Concernant les bâtiments et les ouvrages existants, le Préfet des Alpes-Maritimes a choisi devant l’ampleur de la tâche de prioriser les bâtiments et équipements indispensables en situation de gestion de crise (catégorie 4) comme le Centre Opérationnel Départemental, les casernes de pompiers, les établissements de santé « accueil d’urgence », le CHU, les bâtiments aéroportuaires et les bâtiments liés à la sécurité. « Les audits de vulnérabilité   sont une étape essentielle pour prendre des décisions, prioriser et planifier. C’est du cas par cas. Ainsi il a été décidé de ne pas entreprendre les travaux de renforcement de l’Hôtel de police et d’une caserne qui s’élèveraient à 14 millions d’euros mais d’investir cette somme dans la construction du nouvel Hôtel de police, à Nice, prévue en 2022 et qui intégrera les exigences du PPRS. À l’inverse, un autre audit a montré que 120 000 euros de travaux suffisaient pour permettre à un bâtiment de commandement de la gendarmerie de rester opérationnel en cas de séisme   », illustre Stéphane Liautaud.

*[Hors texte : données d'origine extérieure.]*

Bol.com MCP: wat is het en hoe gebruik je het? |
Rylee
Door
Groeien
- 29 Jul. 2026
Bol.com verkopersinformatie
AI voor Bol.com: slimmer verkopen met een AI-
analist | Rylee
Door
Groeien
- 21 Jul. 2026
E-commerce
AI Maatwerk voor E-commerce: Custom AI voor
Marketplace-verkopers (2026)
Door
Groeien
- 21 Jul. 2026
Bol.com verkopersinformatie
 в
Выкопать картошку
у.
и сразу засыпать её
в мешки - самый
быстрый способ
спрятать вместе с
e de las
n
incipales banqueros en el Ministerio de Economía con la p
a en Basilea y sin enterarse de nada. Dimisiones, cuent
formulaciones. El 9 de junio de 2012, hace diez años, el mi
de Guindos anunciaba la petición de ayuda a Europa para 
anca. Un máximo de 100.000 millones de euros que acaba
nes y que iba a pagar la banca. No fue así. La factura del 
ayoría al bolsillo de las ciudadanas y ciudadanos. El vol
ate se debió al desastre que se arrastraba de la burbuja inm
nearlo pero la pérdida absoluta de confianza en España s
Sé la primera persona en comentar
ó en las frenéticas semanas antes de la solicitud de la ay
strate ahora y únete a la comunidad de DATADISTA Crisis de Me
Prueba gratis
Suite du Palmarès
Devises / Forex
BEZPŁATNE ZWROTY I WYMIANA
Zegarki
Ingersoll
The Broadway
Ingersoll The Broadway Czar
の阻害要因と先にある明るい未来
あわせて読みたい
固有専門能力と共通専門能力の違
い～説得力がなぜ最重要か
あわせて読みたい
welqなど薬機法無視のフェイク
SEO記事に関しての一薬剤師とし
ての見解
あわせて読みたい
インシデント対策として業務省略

Prioriser pour sauver un maximum de vies

Le plan départemental prévoit aussi de sécuriser un itinéraire autoroutier et routier d’est en ouest du département pour favoriser l’arrivée des secours sur les zones touchées. Les audits sur les ouvrages de cet itinéraire sont en cours. « Là encore, il s’agit de cibler les travaux de renforcement parasismique qui permettront de sauver un maximum de vies si un drame survenait », insiste Stéphane Liautaud qui compare la réduction de la vulnérabilité   à un long marathon.

« Devant l’ampleur de la tâche, vouloir courir un sprint n’est pas réaliste. Mais il faut accepter que la course sera longue et donc prendre le départ dès maintenant en priorisant les actions et en les planifiant sur plusieurs années ».